One Halloween, Watterson took it upon himself to scare the neighborhood trick-or-treaters. He installed a black light at the front door, dressed in dark clothing and rubbed Vaseline - which will fluoresce - all over his face. When children came to the door for candy and saw him, they took off.
"When I opened the door kids flew everywhere," he said. "The whole yard was full of candy. One woman actually brought her child - kicking and screaming - back to the house to make sure he knew there was no such thing as ghosts."

The family had fun with their "haunted" house, but Watterson admitted that odd things would happen when they lived in the home. Doors would open and close for no reason, and there was, what he referred to as "a spooky feeling" at times, but said he was never frightened.

"It was and it is a loving home... It was a delightful house and we loved living there," said Watterson. "As a matter of fact, I was very disappointed I never saw a ghost."

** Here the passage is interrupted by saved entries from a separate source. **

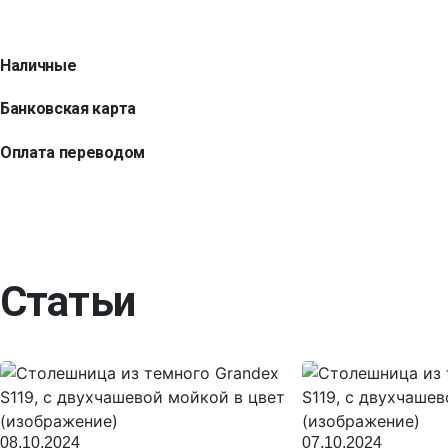
Наличные
Банковская карта
Оплата переводом
Статьи
08.10.2024
07.10.2024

He may not have seen a ghost, but he did find something underneath the house once when he went in search of the reason for a lack of heat: At least two graves belonging to Native Americans. Watterson said he never disturbed the graves, but believes that any odd occurrences in the home could probably be traced to it being built on the graves.

Also under the house, the material used to seal different portions of the house has turned red over the years and appears, according to Watterson, very much like blood, adding to the creepiness of things.

The Wattersons enjoyed the stories. Their children enjoyed hiding in the house and scaring any babysitters they ever had.

"We never could get a babysitter to come and stay more than one time," said Watterson.

The family that moved into the home after them had a far less entertaining time.

"They saw ghosts and they believed it," said Watterson of the family that he declined to name on the record. "They even had an exorcism to get rid of the ghosts."

But in what seems pure Watterson fashion, he said that when he heard of the exorcism, he and his wife felt sorry for poor Tobe, or whoever was haunting Orna Villa.

"I felt so sorry for poor Tobe, that he had been exiled from his own house, that we went out of the porch and had an anti-exorcism," said Watterson, laughing. "We invited Tobe to come live with us since he was such a good ghost, and he's been here with us on Wesley Street ever since."